Rarely can we verify the loss of a specific animal or species, preventing emotional resolution. Rather than a single event, the losses accumulate across multiple timelines. Someone may simultaneously grieve the extinct passenger pigeon, declining monarch butterfly populations, and the possible disappearance of polar bears, experiencing what’s known as chronic sorrow.
Groups whose professional or cultural identities are inextricably tied to these animals can endure a loss of self or hope for the future. Conservationists and scientists may experience dwindling populations as a career failure, whereas Indigenous communities suffer the loss as a blow to cultural continuity and spiritual traditions.
Modern societies are more detached from nature; they routinely sanction wild animal casualties as acceptable costs of development and recreation. Those who mourn wild animals often withhold their grief to bypass potential judgment and disagreement.
Farmed Animal Grief
The systematic raising and slaughter of billions of animals in factory farms creates a scale of loss that makes grief over farmed animals uniquely difficult to resolve. Since the responsible systems are embedded in everyday life, the resulting grief is continuous and lacks the typical boundaries needed for closure.

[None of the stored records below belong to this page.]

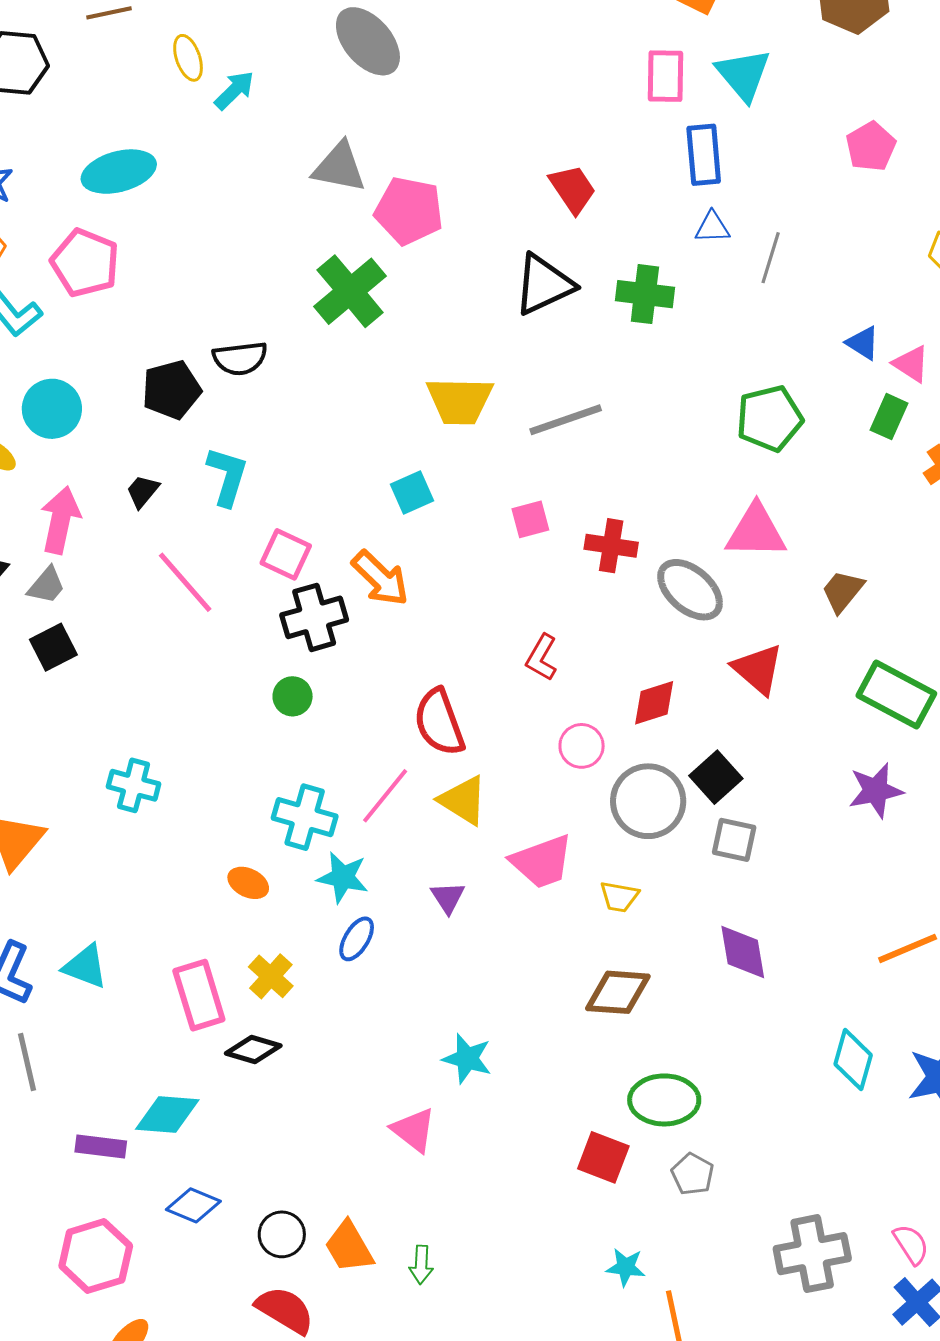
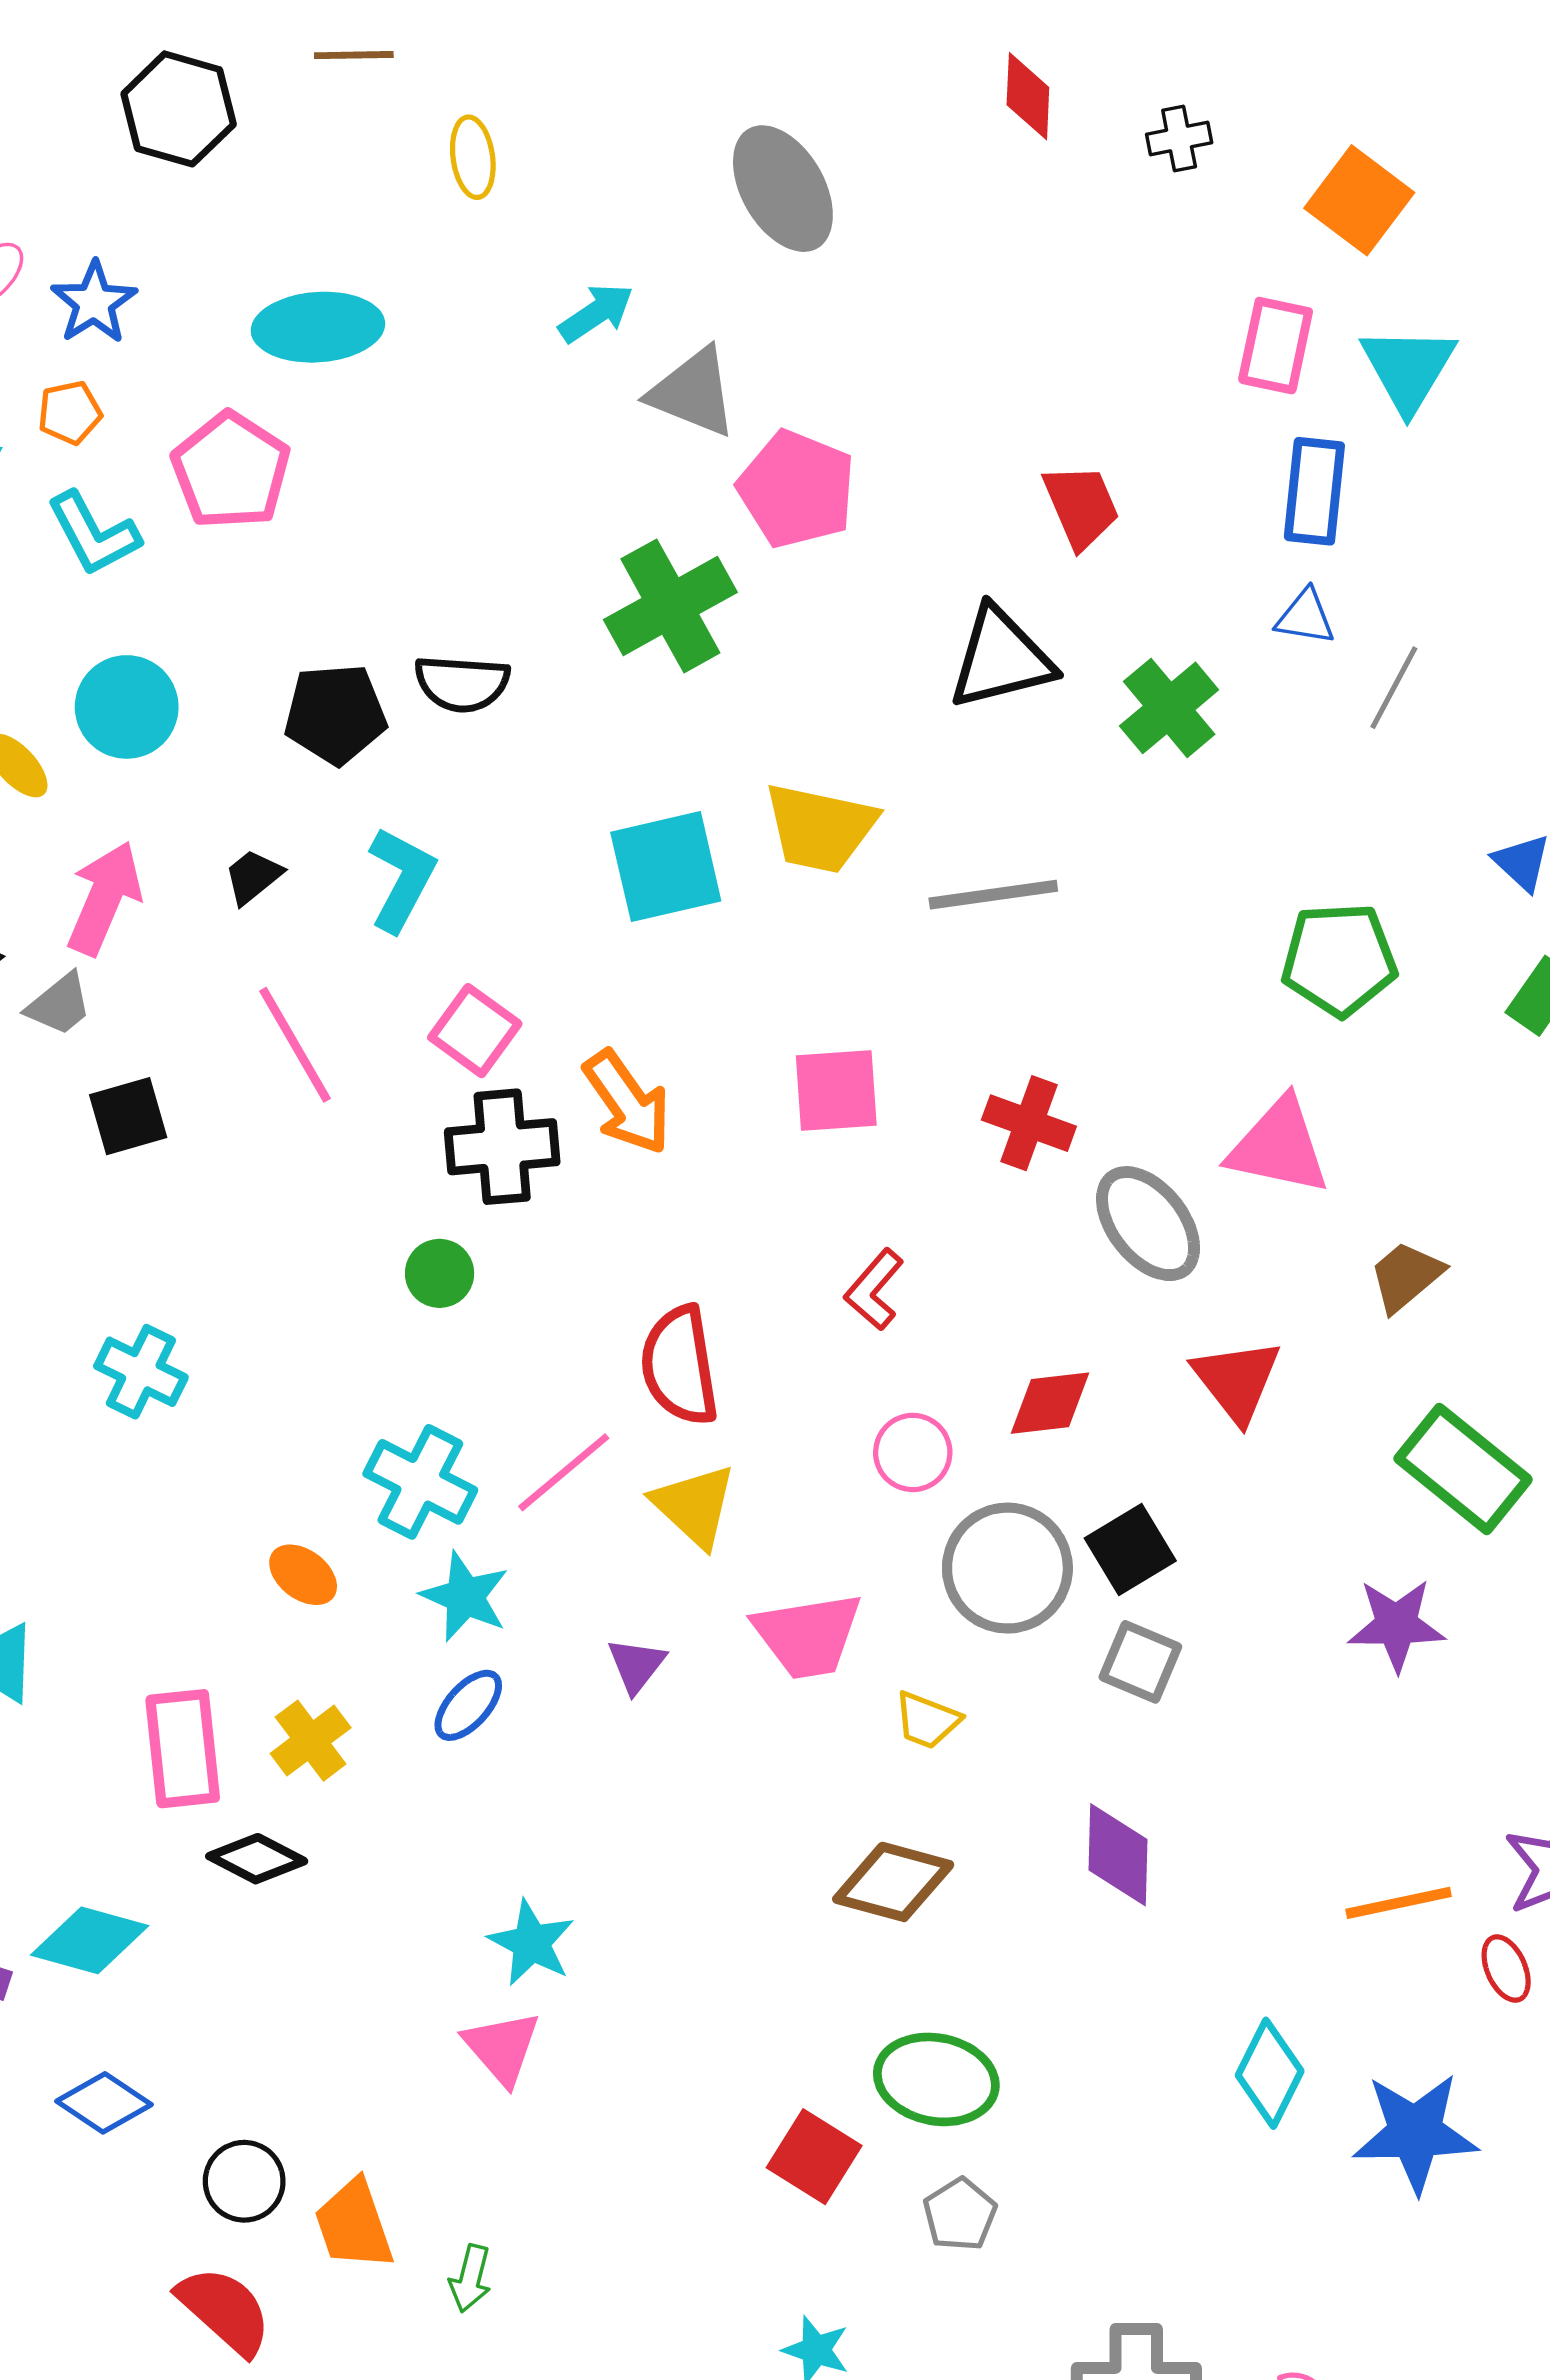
cyan arrow: (234, 90) -> (596, 313), moved
green cross: (645, 294) -> (1169, 708), turned 32
cyan square: (412, 493) -> (666, 867), moved, size x1.6
pink square: (530, 519) -> (836, 1090), moved, size x1.4
black square: (53, 647) -> (128, 1116), moved
cyan star: (467, 1059) -> (531, 1943), moved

Most people will never set foot in a factory farm. Public awareness is mediated through content like journalism, documentaries, and advocacy footage. The authors link awareness of systemic animal suffering to moral injury, a condition characterized by cumulative psychological strain. This can manifest as compassion fatigue, burnout, guilt, or helplessness.

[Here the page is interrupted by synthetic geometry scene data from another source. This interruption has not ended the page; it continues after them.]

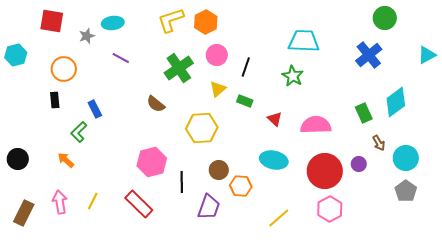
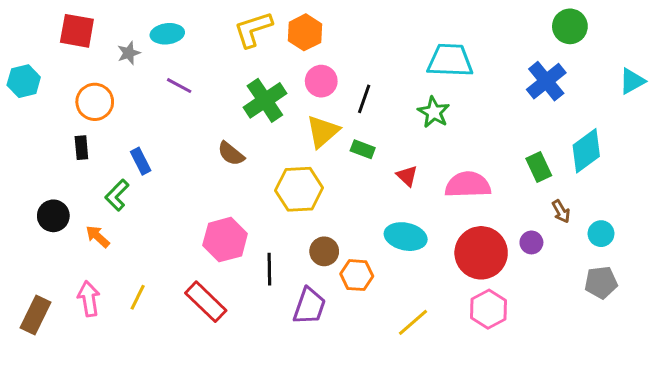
yellow triangle: (218, 89) -> (323, 131), size x1.4
cyan circle: (406, 158) -> (601, 234), size x0.7
black circle: (18, 159) -> (53, 216), moved
gray pentagon: (406, 191) -> (601, 282), turned 30

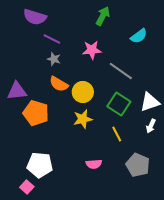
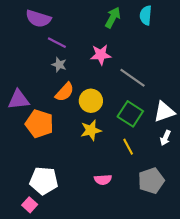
cyan semicircle: (139, 36) -> (146, 15), moved, turned 132
orange semicircle: (59, 84) -> (65, 92), turned -78
gray pentagon: (138, 165) -> (151, 181), turned 30

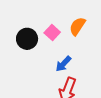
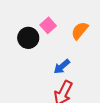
pink square: (52, 33) -> (48, 25), moved

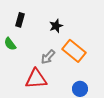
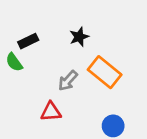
black rectangle: (20, 20) -> (28, 41), moved, turned 48
red triangle: (36, 79) -> (51, 112), size x0.7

Traumatic realizations can shatter our belief in a moral world, leading to a state of “misanthropic melancholia” where lingering grief is fueled by a disillusionment with human behavior. For some individuals, that proves galvanizing. They’re motivated to change their own behavior so as not to be a part of the suffering, or to fight it.
Identity transformations like this can come at the cost of alienation from friends and family, or ridicule. Farmed animals are culturally objectified as food. Grieving them implicitly challenges social norms; others tend to interpret it as an indictment of their own lifestyle choices.
Animal Ethical Mourning Is Unique
Existing grief theory explains much of animal ethical mourning, but some animal grief has an added social conflict. In many cases, the grief isn’t merely invalidated; it’s flat-out resisted. Grieving for animals destabilizes assumptions of human superiority and the common ways people use and enjoy them.
To better describe these dynamics, the authors introduce contested grief (someone rejects the legitimacy of your grief) and contrapuntal grief (your grief exists alongside someone else’s apathy or approval of the same harm). These terms apply most clearly to farmed and wild animals viewed as pests, assets, or resources rather than companions.
Some people use cognitive dissonance or strategic ignorance to evade the moral implications of normalized habits like hunting or eating cheeseburgers. Rejecting animals as worth grieving is less taxing than reckoning with the pleasure or convenience they derive from systems that cause animal suffering.
Takeaways
This conceptual work establishes a theoretical framework without quantifiable data to support its claims. The authors invite empirical research for animal ethical mourning and lesser-studied aspects of animal grief.
The paper avoids framing grief as purely negative. Mourning can evolve into moral outrage that drives the fight for change and a deeper commitment to animal welfare. That being said, disenfranchised animal grief can be corrosive in high-exposure roles like activism and veterinary medicine. The authors recommend formalizing support that includes open conversation, professional help, and workplace rituals to give people the structure and language to cope.